Since then, Prof. Akindele has suffered labour and legal dissemination. His employers, the obviously embarrassed Obafemi Awolowo University, promptly dismissed him from the services of the University. He lost all entitlements and perhaps the opportunity of becoming an emeritus professor, if he had been retired honourably. He was also arraigned in court and refused bail. Bail is at the discretion of the court. However, the trial Judge, for a non-capital offence, chose to refuse bail. The stakes were too high. Prof. Akindele was in the Public Court. Like brother Tortoise in our folklore, the women were still going to the market. They are yet to return!

Prof. Akindele was tried speedily. Quick dispensation of justice is what we clamour for. His lawyer, faced with the overwhelming evidence against his client (accused) struck a deal with the ICPC legal team to change his plea from “not guilty” to “guilty” to get some reprieve. Good advocacy. Was it not Oputa who said that there is nothing wrong in counsel accepting the obvious, but that there is everything wrong in taking sides against arithmetic?

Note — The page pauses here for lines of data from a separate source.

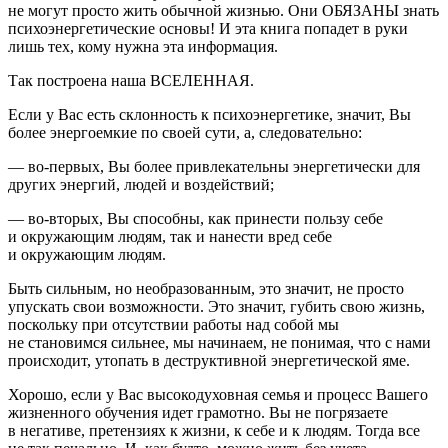
не могут просто жить обычной жизнью. Они
ОБЯЗАНЫ
знать
психоэнергетические основы! И эта книга попадет в руки
лишь тех, кому нужна эта информация.
Так построена наша ВСЕЛЕННАЯ.
Если у Вас есть склонность к психоэнергетике, значит, Вы
более энергоемкие по своей сути, а, следовательно:
— во-первых, Вы более привлекательны энергетически для
других энергий, людей и воздействий;
— во-вторых, Вы способны, как принести пользу себе
и окружающим людям, так и нанести вред себе
и окружающим людям.
Быть сильным, но необразованным, это значит, не просто
упускать свои возможности. Это значит, губить свою жизнь,
поскольку при отсутствии работы над собой мы
не становимся сильнее, мы начинаем, не понимая, что с нами
происходит, утопать в деструктивной энергетической яме.
Хорошо, если у Вас высокодуховная семья и процесс Вашего
жизненного обучения идет грамотно. Вы не погрязаете
в негативе, претензиях к жизни, к себе и к людям. Тогда все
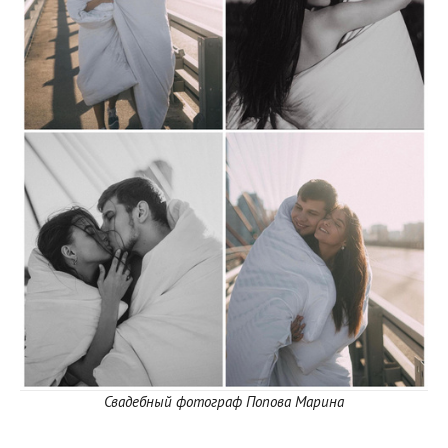
Свадебный фотограф Попова Марина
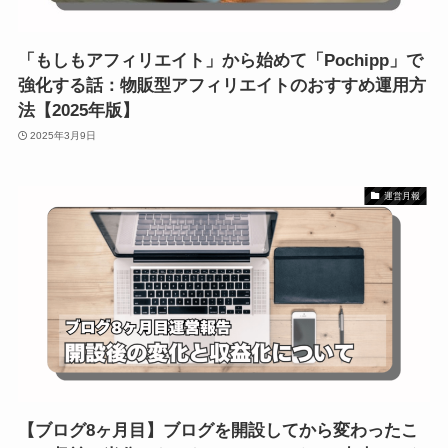
「もしもアフィリエイト」から始めて「Pochipp」で
強化する話：物販型アフィリエイトのおすすめ運用方
法【2025年版】
2025年3月9日
運営月報
【ブログ8ヶ月目】ブログを開設してから変わったこ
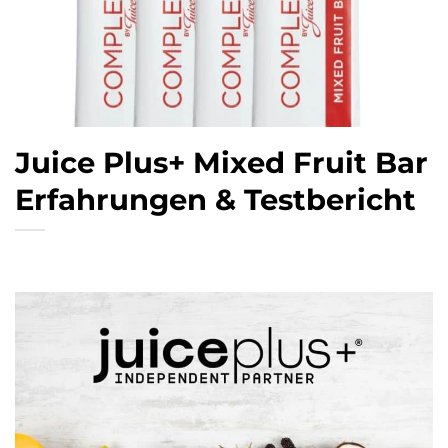
Juice Plus+ Mixed Fruit Bar
Erfahrungen & Testbericht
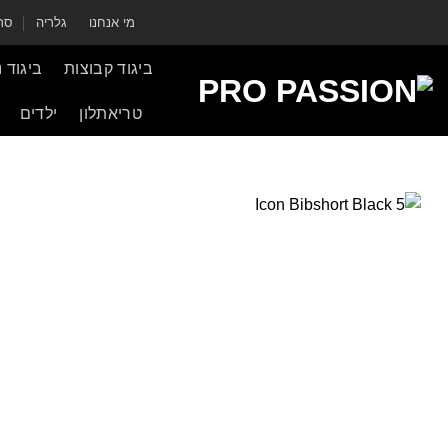
ילוג
מי אנחנו
גלריה
סרט
תוכן
ביגוד קבוצות
ביגוד 
טריאתלון
ילדים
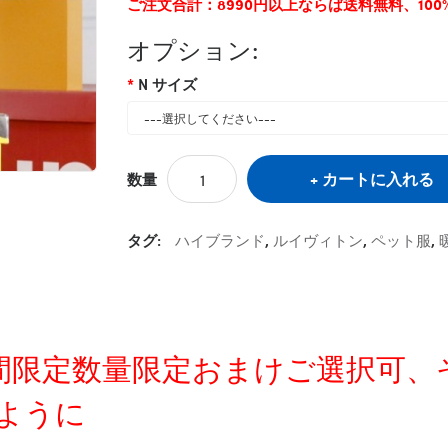
ご注文合計：8990円以上ならば送料無料、10
オプション:
N サイズ
カートに入れる
数量
タグ:
ハイブランド
,
ルイヴィトン
,
ペット服
,
定時間限定数量限定おまけご選択可
ように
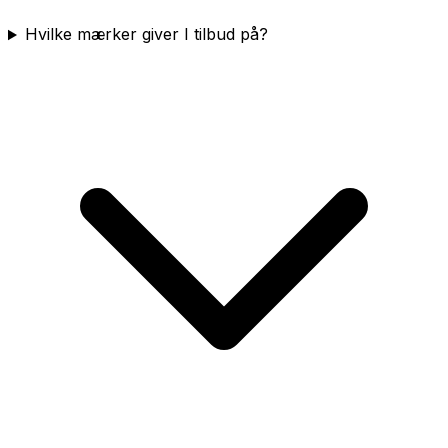
Hvilke mærker giver I tilbud på?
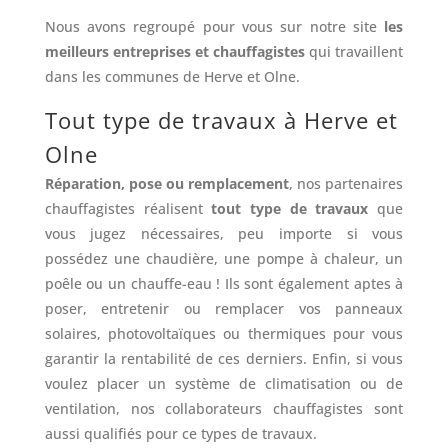
Nous avons regroupé pour vous sur notre site
les
meilleurs entreprises et chauffagistes
qui travaillent
dans les communes de Herve et Olne.
Tout type de travaux à Herve et
Olne
Réparation, pose ou remplacement
, nos partenaires
chauffagistes réalisent
tout type de travaux
que
vous jugez nécessaires, peu importe si vous
possédez une chaudière, une pompe à chaleur, un
poêle ou un chauffe-eau ! Ils sont également aptes à
poser, entretenir ou remplacer vos panneaux
solaires, photovoltaïques ou thermiques pour vous
garantir la rentabilité de ces derniers. Enfin, si vous
voulez placer un système de climatisation ou de
ventilation, nos collaborateurs chauffagistes sont
aussi qualifiés pour ce types de travaux.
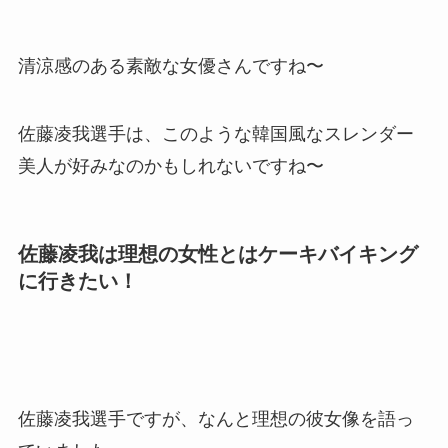
清涼感のある素敵な女優さんですね〜
佐藤凌我選手は、このような韓国風なスレンダー
美人が好みなのかもしれないですね〜
佐藤凌我は理想の女性とはケーキバイキング
に行きたい！
佐藤凌我選手ですが、なんと理想の彼女像を語っ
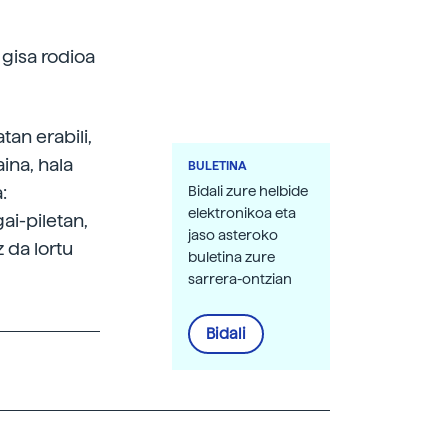
 gisa rodioa
an erabili,
ina, hala
BULETINA
:
Bidali zure helbide
elektronikoa eta
ai-piletan,
jaso asteroko
 da lortu
buletina zure
sarrera-ontzian
Bidali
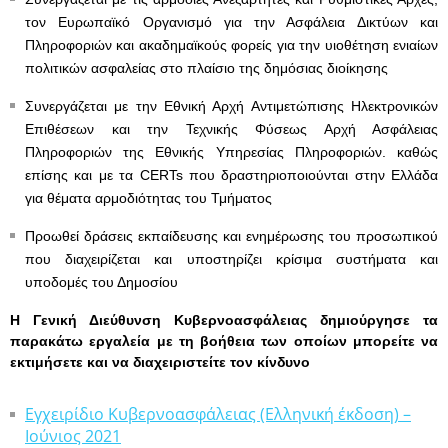
τον Ευρωπαϊκό Οργανισμό για την Ασφάλεια Δικτύων και
Πληροφοριών και ακαδημαϊκούς φορείς για την υιοθέτηση ενιαίων
πολιτικών ασφαλείας στο πλαίσιο της δημόσιας διοίκησης
Συνεργάζεται με την Εθνική Αρχή Αντιμετώπισης Ηλεκτρονικών
Επιθέσεων και την Τεχνικής Φύσεως Αρχή Ασφάλειας
Πληροφοριών της Εθνικής Υπηρεσίας Πληροφοριών. καθώς
επίσης και με τα CERTs που δραστηριοποιούνται στην Ελλάδα
για θέματα αρμοδιότητας του Τμήματος
Προωθεί δράσεις εκπαίδευσης και ενημέρωσης του προσωπικού
που διαχειρίζεται και υποστηρίζει κρίσιμα συστήματα και
υποδομές του Δημοσίου
Η Γενική Διεύθυνση Κυβερνοασφάλειας δημιούργησε τα
παρακάτω εργαλεία με τη βοήθεια των οποίων μπορείτε να
εκτιμήσετε και να διαχειριστείτε τον κίνδυνο
Εγχειρίδιο Κυβερνοασφάλειας (Ελληνική έκδοση) –
Ιούνιος 2021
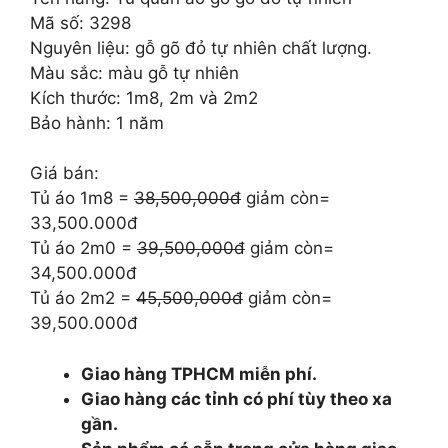
39.500.000 ₫.
là:
Mã số: 3298
33.500.000 ₫.
Nguyên liệu: gỗ gõ đỏ tự nhiên chất lượng.
Màu sắc: màu gỗ tự nhiên
Kích thước: 1m8, 2m và 2m2
Bảo hành: 1 năm
Giá bán:
Tủ áo 1m8 =
38,500,000đ
giảm còn=
33,500.000đ
Tủ áo 2m0 =
39,500,000đ
giảm còn=
34,500.000đ
Tủ áo 2m2 =
45,500,000đ
giảm còn=
39,500.000đ
Giao hàng TPHCM miễn phí.
Giao hàng các tỉnh có phí tùy theo xa
gần.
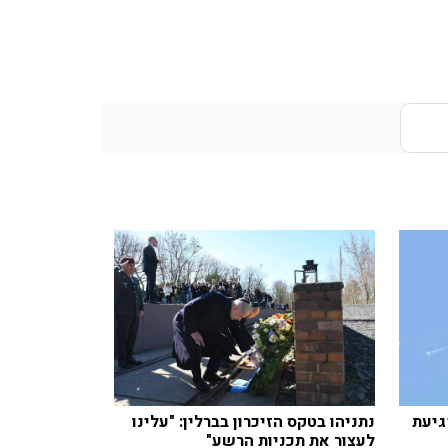
גיעת
נתניהו בטקס הזיכרון בברלין: "עלינו
לעצור את תכניות הרשע"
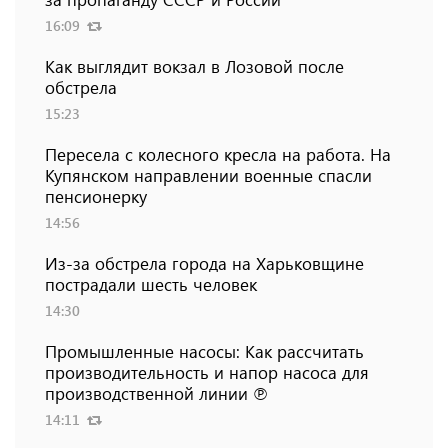
16:09
Как выглядит вокзал в Лозовой после
обстрела
15:23
Пересела с колесного кресла на работа. На
Купянском направлении военные спасли
пенсионерку
14:56
Из-за обстрела города на Харьковщине
пострадали шесть человек
14:30
Промышленные насосы: Как рассчитать
производительность и напор насоса для
производственной линии ℗
14:11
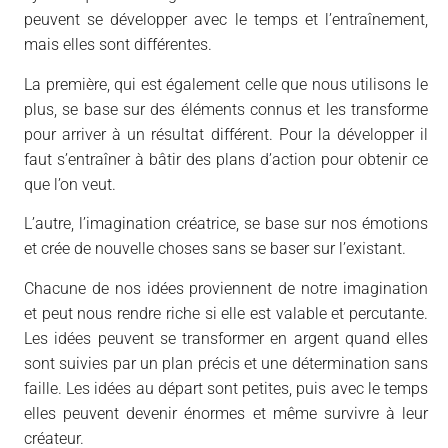
peuvent se développer avec le temps et l’entraînement,
mais elles sont différentes.
La première, qui est également celle que nous utilisons le
plus, se base sur des éléments connus et les transforme
pour arriver à un résultat différent. Pour la développer il
faut s’entraîner à bâtir des plans d’action pour obtenir ce
que l’on veut.
L’autre, l’imagination créatrice, se base sur nos émotions
et crée de nouvelle choses sans se baser sur l’existant.
Chacune de nos idées proviennent de notre imagination
et peut nous rendre riche si elle est valable et percutante.
Les idées peuvent se transformer en argent quand elles
sont suivies par un plan précis et une détermination sans
faille. Les idées au départ sont petites, puis avec le temps
elles peuvent devenir énormes et même survivre à leur
créateur.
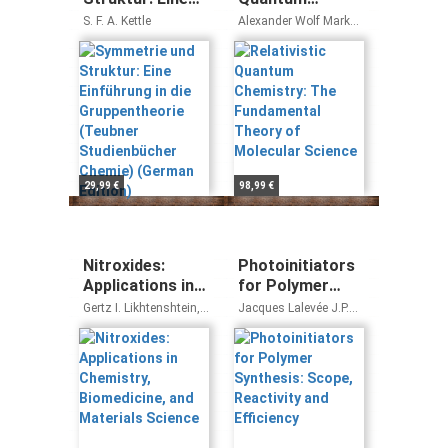
Einführung in die
Chemistry: The
S. F. A. Kettle
Alexander Wolf Markus
Gruppentheorie
Fundamental
Reiher
(Teubner
Theory of
Studienbücher
Molecular
Chemie)
Science
(German Edition)
29,99 €
98,99 €
Nitroxides:
Photoinitiators
Applications in
for Polymer
Chemistry,
Synthesis:
Gertz I. Likhtenshtein,
Jacques Lalevée J.P.
Biomedicine, and
Scope,
Jun Yamauchi,
Fouassier
Shin'ichi Nakatsuji,
Materials
Reactivity and
Alex I. Smirnov, Rui
Science
Efficiency
Tamura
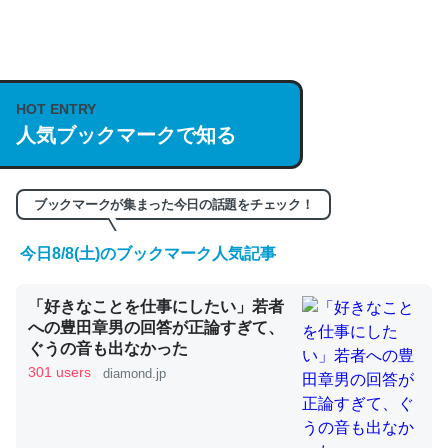
何気にChatGPTの仕組み、特に「トークン」について解
説してる記事が少ないので貴重な良記事。/続編来た
https://isobe324649.hatenablog.com/entry/2023/03/27
HOT ENTRY
/064121
人気ブックマークで知る
─GPTの仕組みと限界についての考察（１） - conceptualization
ブックマークが集まった今日の話題をチェック！
今日8/8(土)のブックマーク人気記事
これは良記事。32768トークンだと英語小説100ページ分
くらい。小説でいう「ずっと前の伏線」は回収されないけ
「好きなことを仕事にしたい」若者
ど、短期記憶というには多い分量。進化すればするほど分
への豊田章男の回答が正論すぎて、
かりやすく強くなりそう
ぐうの音も出なかった
301 users
diamond.jp
─GPTの仕組みと限界についての考察（１） - conceptualization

In sentencing Prof. Akindele, the trial Judge refused to be persuaded by the plea bargain deal struck by the lawyers. The trial judge said: “We cannot continue like this. Somebody has to be used as an example. Even primary school pupils are complaining. Telling me to suspend sentence does not arise. Plea bargain does not arise. Maybe these kind of cases continue  to occur because someone has not been used as an example”. Prof. Akindele became the example.

The lesson of the Prof. Akindele saga should focus on how we can raise and embolden more Monica Osagies. This will be the real deterrent. The deterrent does not lie in the “crucifixion” of the Akindeles. Prof. Akindele has paid far too high a price for his indiscretion. He has lost his name and face. He has lost his job. He has lost his retirement benefits-gratuity/pension. His membership of his accountancy professional body is in jeopardy. I wonder also if he has not lost the respect of his family. Yes, Prof. Akindele may deserve the punishment he got, but his family has equally suffered the punishment. The shame, anguish and odium that the wife and children have vicariously suffered will be unquantifiable. This is the “real” punishment for Prof. Akindele. The rather harsh sentencing of six years imprisonment adds nothing to it.

In sentencing, the trial judge has not only extracted the pound of flesh, as demanded by the law, but has spilled a pint of blood in the process. Ordinarily, a plea of guilty (whether or not by way of plea bargain) is a mitigating factor in sentencing. Perhaps, the trial Judge only heard the echoes of the women humiliating Brother Tortoise on the way to the market in our folklore. The trial judge, from the reasoning given for the rather severe sentence, was not prepared to listen to the voices of the women returning from the market. Perhaps, just perhaps, if the judge had listened, the pain inflicted on Prof. Akindele and his family would have been less excruciating.

However, like the Tortoise folklore, we are enriched by the lesson.